→ **ASSIGNMENT**
When you find the line with "Espace Public" among the records below, reproduce it and each line after it exactly, ending with the line with "Профессионализация коснулась главным образом".

Top of DATA RECORDS

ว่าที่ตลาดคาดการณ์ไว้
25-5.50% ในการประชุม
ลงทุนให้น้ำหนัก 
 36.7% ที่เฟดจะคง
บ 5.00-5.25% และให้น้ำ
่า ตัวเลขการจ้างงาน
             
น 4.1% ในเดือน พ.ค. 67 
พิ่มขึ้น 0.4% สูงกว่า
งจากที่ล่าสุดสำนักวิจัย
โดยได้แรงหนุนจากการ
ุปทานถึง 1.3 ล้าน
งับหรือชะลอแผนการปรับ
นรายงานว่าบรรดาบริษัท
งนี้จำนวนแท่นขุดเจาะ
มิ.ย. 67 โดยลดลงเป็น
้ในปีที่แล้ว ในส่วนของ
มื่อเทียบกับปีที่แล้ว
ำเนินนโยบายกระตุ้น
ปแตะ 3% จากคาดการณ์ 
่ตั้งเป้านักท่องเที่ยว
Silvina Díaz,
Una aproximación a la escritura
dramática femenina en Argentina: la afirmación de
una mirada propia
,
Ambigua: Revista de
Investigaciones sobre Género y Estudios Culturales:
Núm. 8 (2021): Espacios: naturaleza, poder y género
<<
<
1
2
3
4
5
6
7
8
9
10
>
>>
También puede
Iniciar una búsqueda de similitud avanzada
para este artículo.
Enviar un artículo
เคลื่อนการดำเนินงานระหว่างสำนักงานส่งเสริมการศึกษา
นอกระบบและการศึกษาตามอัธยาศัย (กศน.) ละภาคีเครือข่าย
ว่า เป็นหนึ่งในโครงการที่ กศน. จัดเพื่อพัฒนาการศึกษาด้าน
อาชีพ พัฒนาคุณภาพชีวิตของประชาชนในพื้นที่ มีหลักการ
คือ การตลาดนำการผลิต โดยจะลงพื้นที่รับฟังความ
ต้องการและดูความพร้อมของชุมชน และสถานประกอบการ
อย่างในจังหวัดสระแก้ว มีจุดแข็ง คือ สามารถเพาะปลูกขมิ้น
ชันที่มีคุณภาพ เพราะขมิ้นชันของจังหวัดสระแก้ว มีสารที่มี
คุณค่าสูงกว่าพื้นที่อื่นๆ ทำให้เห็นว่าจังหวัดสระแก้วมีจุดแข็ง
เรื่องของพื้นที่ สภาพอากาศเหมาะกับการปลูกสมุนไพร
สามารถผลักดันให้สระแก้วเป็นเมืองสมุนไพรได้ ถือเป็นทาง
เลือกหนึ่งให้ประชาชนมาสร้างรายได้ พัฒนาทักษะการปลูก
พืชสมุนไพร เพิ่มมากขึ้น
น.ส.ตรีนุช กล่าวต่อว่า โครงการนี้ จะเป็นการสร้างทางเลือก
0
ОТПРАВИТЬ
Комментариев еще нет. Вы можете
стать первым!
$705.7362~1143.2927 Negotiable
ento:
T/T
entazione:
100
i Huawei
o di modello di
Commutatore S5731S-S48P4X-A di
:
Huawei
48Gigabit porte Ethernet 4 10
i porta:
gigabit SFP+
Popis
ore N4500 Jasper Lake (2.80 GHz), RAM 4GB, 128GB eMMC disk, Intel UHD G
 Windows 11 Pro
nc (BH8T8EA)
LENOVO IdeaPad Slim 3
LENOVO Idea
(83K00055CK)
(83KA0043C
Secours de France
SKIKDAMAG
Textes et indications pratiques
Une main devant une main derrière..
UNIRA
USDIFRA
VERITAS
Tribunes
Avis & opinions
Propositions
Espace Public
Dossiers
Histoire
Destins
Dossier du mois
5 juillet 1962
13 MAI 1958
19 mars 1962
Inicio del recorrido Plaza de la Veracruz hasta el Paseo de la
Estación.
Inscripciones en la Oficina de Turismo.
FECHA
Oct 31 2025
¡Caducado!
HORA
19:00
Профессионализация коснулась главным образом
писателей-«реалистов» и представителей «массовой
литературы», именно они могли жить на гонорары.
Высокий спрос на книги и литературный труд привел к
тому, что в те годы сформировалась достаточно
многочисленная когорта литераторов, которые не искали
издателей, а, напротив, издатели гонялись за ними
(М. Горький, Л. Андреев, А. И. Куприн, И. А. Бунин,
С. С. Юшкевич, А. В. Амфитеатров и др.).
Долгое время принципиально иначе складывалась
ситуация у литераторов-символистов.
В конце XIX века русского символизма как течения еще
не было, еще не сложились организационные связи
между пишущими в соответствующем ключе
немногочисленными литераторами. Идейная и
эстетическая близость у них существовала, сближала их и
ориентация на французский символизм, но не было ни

Bottom of DATA RECORDS
Top of DATA RECORDS

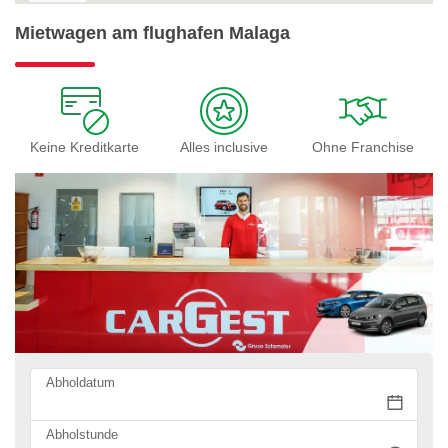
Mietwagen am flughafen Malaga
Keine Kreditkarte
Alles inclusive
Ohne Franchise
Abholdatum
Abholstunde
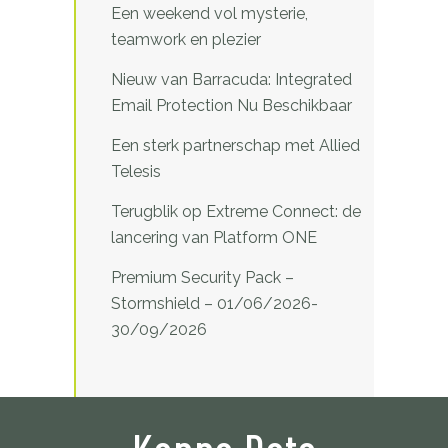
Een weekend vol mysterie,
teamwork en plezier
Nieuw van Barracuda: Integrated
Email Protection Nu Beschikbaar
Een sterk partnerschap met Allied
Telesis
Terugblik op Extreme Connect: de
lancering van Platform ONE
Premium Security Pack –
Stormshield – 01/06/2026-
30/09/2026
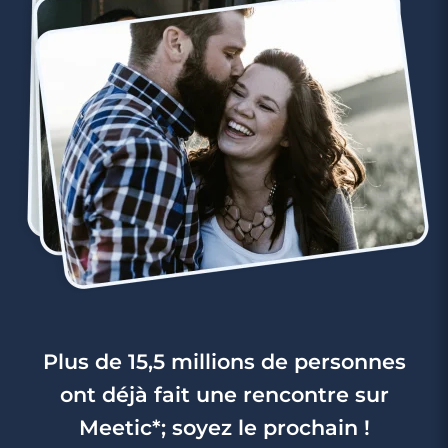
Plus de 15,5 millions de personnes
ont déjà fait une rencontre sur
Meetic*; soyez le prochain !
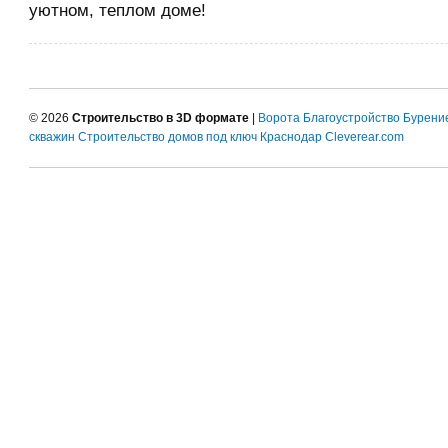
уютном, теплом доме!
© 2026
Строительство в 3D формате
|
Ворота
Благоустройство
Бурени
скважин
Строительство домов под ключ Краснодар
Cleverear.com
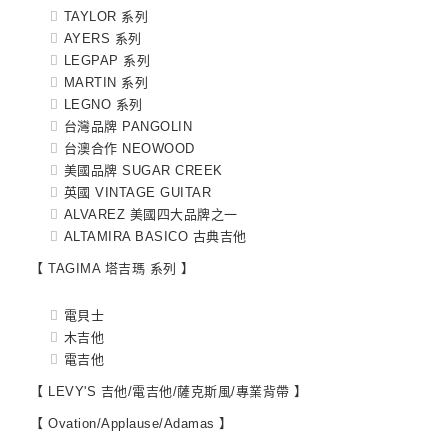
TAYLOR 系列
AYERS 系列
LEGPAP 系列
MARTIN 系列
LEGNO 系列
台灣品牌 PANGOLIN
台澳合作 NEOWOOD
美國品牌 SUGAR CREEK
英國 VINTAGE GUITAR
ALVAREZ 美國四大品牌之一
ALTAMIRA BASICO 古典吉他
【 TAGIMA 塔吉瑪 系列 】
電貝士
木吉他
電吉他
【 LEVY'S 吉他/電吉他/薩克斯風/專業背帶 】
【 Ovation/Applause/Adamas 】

Bottom of DATA RECORDS

→ **ANSWER SECTION**
Espace Public
Dossiers
Histoire
Destins
Dossier du mois
5 juillet 1962
13 MAI 1958
19 mars 1962
Inicio del recorrido Plaza de la Veracruz hasta el Paseo de la
Estación.
Inscripciones en la Oficina de Turismo.
FECHA
Oct 31 2025
¡Caducado!
HORA
19:00
Профессионализация коснулась главным образом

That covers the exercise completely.